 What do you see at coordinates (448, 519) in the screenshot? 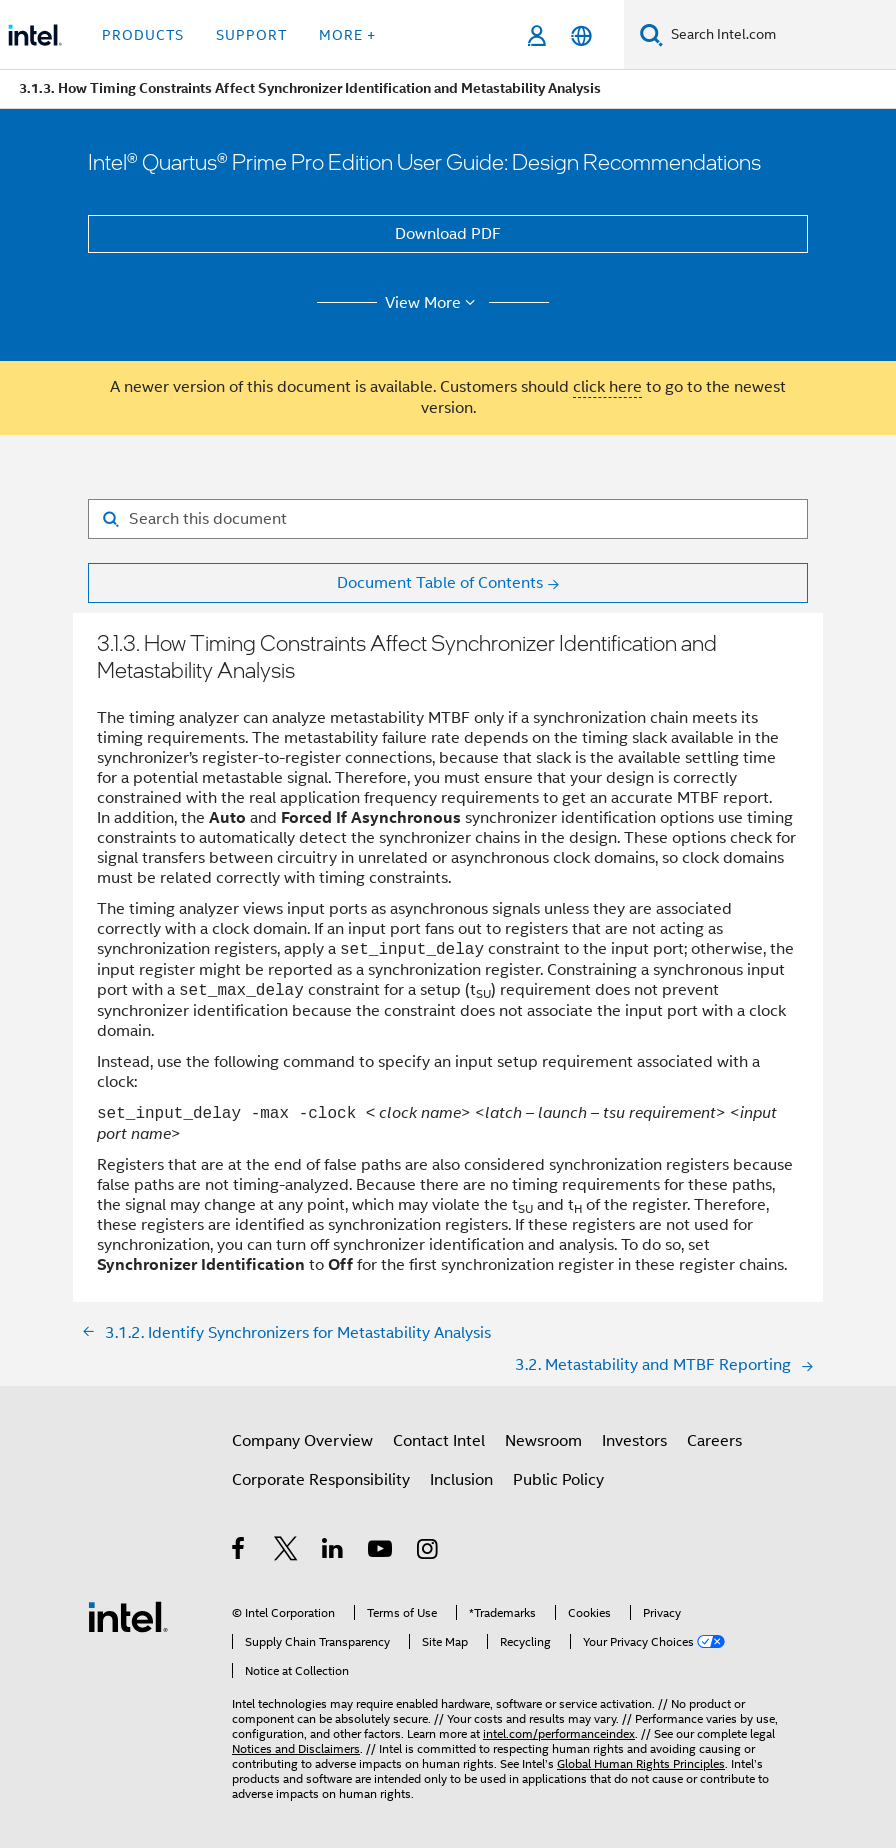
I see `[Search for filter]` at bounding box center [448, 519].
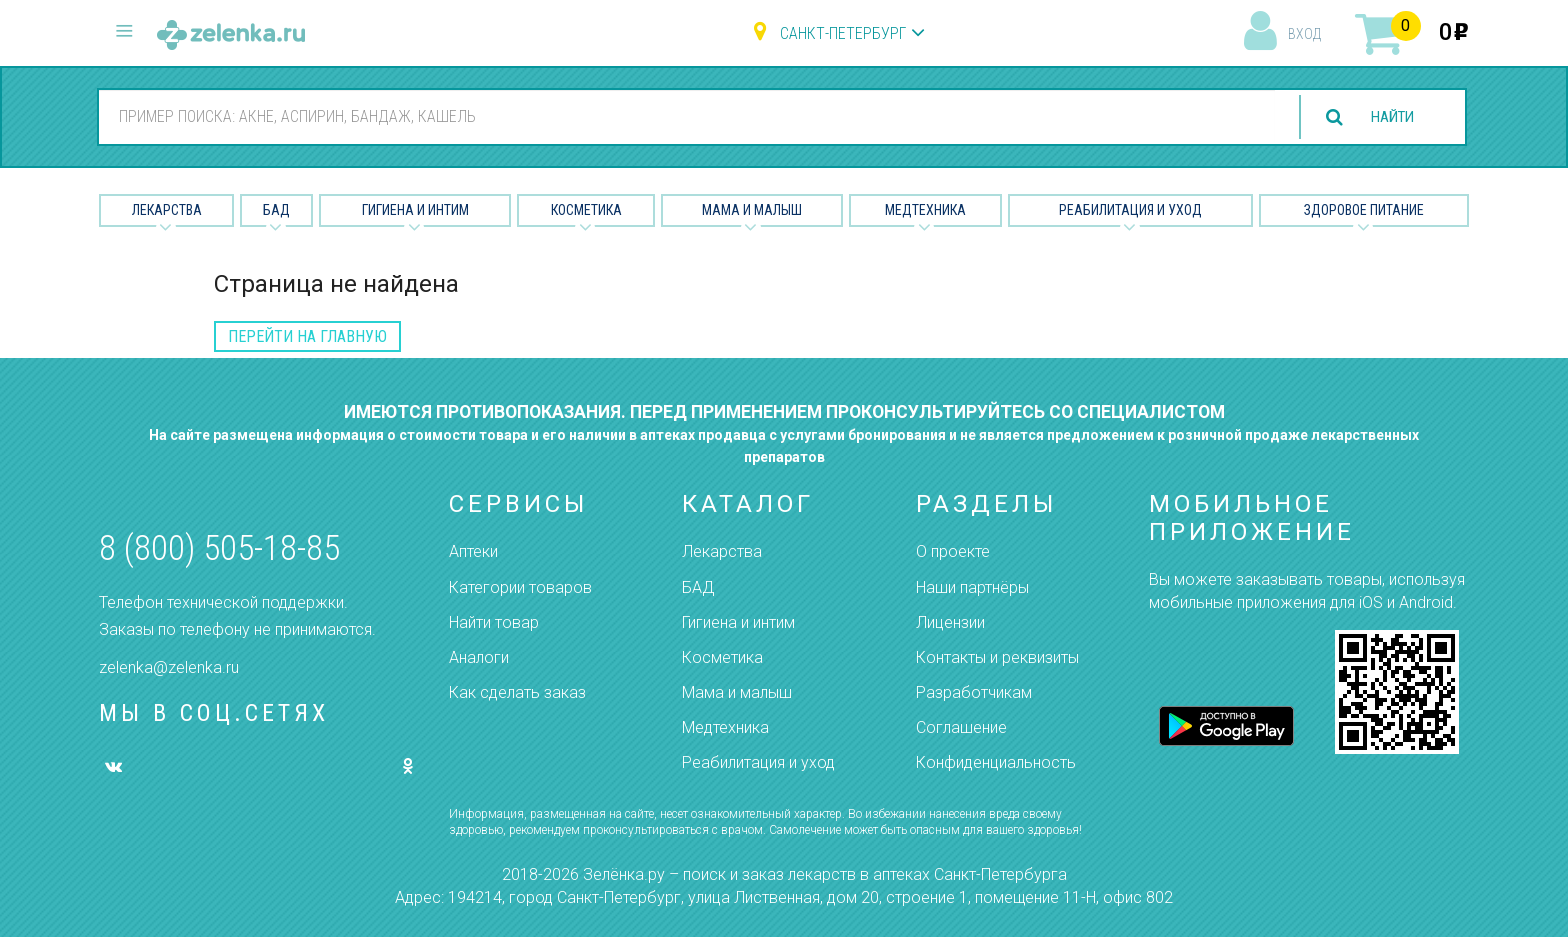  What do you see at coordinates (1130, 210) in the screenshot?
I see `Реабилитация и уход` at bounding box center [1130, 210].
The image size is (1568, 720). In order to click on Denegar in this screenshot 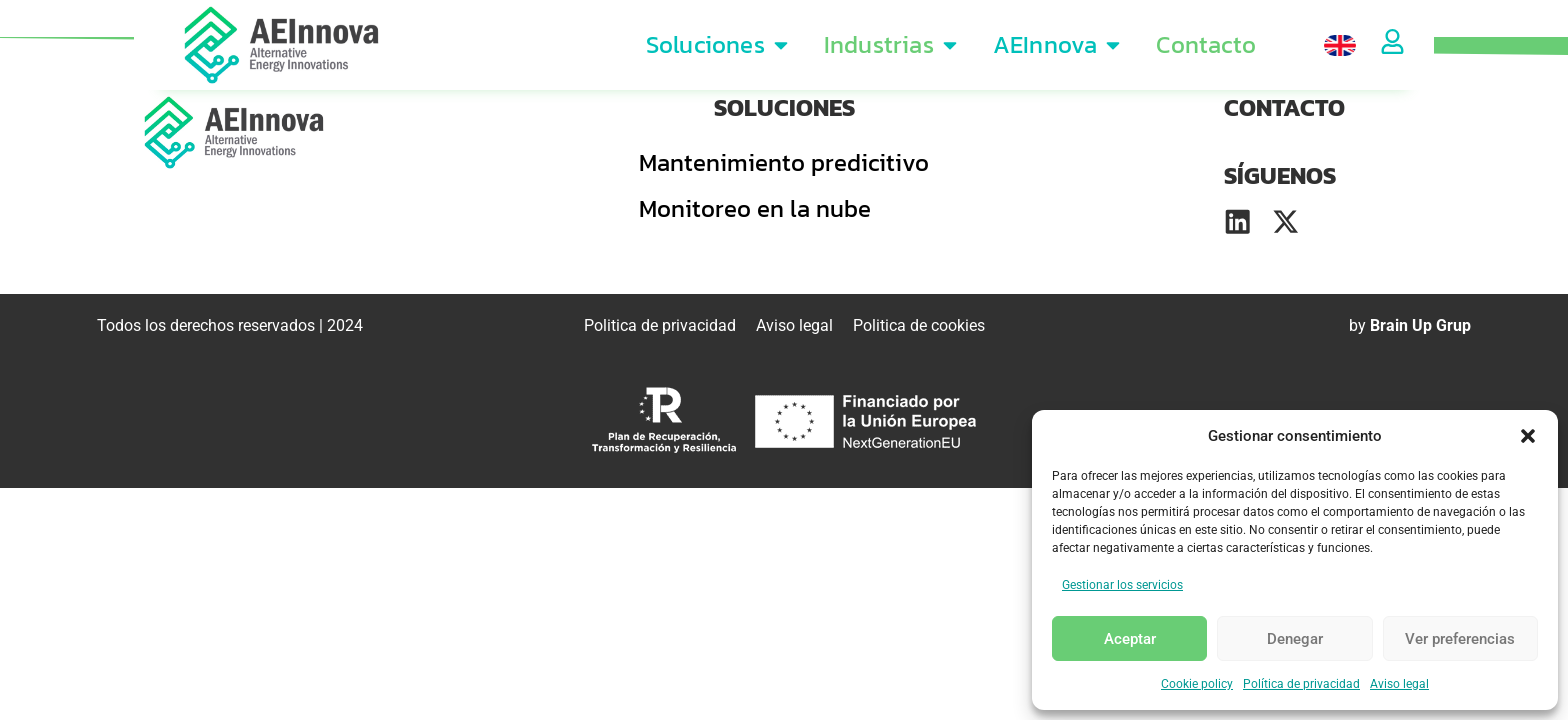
——
- **WORK ITEM**
Your reply should be the entries above, repeated exactly and free of pictures.

- **FINISHED TASK**
 What do you see at coordinates (448, 519) in the screenshot? 
I see `[Search for filter]` at bounding box center [448, 519].
  What do you see at coordinates (1130, 210) in the screenshot?
I see `Реабилитация и уход` at bounding box center [1130, 210].
The image size is (1568, 720). In order to click on Denegar in this screenshot 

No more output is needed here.